The triage nurse at the city’s busiest emergency room took one look at me and laughed for such a long time it became awkward. But awkward only for me, as I stood gingerly holding the fishing hook and trying not to catch more flesh in its barbs. When she caught her breath, she wheezed, “Biggest fish you ever caught, hey?”
Holding my cheek, I recalled with some regret the conversation with my son an hour earlier. “Mommy!” he’d shrieked from the backseat of the van, strapped into his five-point-harness car seat. “Take that thing off the mirror.”
Swinging from the rear-view mirror was a four-inch long red fishing lure from which dangled three triple-barbed hooks. It had won “Best Find” in the river valley treasure hunt the kids had completed the day before. They’d travelled up and down the thawing North Saskatchewan searching for riches and found bits of tire, parts of bikes and a tangle of tackle.
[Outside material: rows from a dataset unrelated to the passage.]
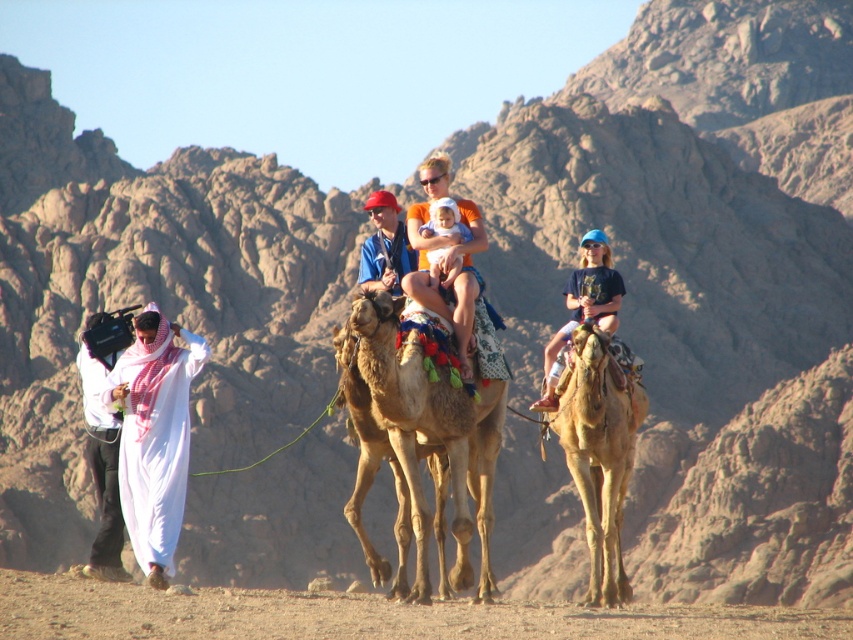 From the picture: In the desert scene with rugged mountains, there are two people visible. One is a white clothed man at left and the other is a blue cotton shirt at right. Which of these two is larger in size?

The white clothed man at left is bigger than the blue cotton shirt at right.

Which object is wider, the white clothed man at left or the blue cotton shirt at right?

The white clothed man at left is wider than the blue cotton shirt at right.

You are standing in the desert and see the brown textured camel at center and the matte blue shirt at center. Which object is located higher in the image?

The matte blue shirt at center is higher because the brown textured camel at center is positioned under it.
They’d carefully freed the dollar-store lure from a mess of line then hung this trophy proudly on the mirror.
“It’s going to get you!” Ali yelled as he watched it freely swing with the stop motion of the vehicle.
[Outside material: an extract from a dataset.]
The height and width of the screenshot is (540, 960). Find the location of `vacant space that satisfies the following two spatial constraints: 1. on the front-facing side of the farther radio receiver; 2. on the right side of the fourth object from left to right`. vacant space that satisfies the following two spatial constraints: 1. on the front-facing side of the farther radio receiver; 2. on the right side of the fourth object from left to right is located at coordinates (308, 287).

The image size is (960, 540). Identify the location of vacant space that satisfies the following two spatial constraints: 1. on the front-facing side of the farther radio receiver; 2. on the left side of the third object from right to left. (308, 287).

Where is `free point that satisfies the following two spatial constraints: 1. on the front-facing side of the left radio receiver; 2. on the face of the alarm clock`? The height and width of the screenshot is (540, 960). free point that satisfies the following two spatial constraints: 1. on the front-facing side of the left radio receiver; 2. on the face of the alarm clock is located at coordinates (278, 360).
“No honey, it can’t get me. It’s physically impossible,” I said and swung the hook widely. At its highest point in the arch, it was a foot away from my face. “See, it can’t get me!” He was still fussing so I passed him my phone as a distraction.
We came to a stop and, if I were to do it again, well, I’d have thought harder about the trajectory of that arch because, while the hook couldn’t reach me tightly fastened in the seat, as I reached forward and down for my purse on the floor… my head came to an abrupt stop. The flesh in my cheek pulled like my wounds being threaded closed after childbirth.
The angle of my head blocked Ali’s view of the buried barbs threatening to rip up my face, but I could see in the mirror and there was no neat way to pull out the hook. Fiddling with the line that held me 20 centimetres from the mirror, there was no visible way to untie it, so I called for help on my work phone, with Ali oblivious that his fear had come true.
Help arrived with piles of rags to dab the small amount of blood from the wound. While my friend untethered me from the mirror, he refused to be responsible for ripping up my face so, in the emergency room, the doctors used large metal snips to cut the hook from the lure and, for five minutes in my life, I sported an unusual curved cheek piercing. As the doctor pushed the barbed hook out a new hole in my cheek, he said, “Now don’t worry, the tetanus shot will deal with the worst of the diseases from this kind of piercing.” And honestly, it was the shot in the arm that would hurt the most from the whole ordeal.
Carissa Halton moved to Edmonton because of her extended family and stayed because of how few natural disasters threaten the city. Her first book, Little Yellow House: Finding Community in a Changing Neighbourhood, is about all the other reasons she found to love Edmonton.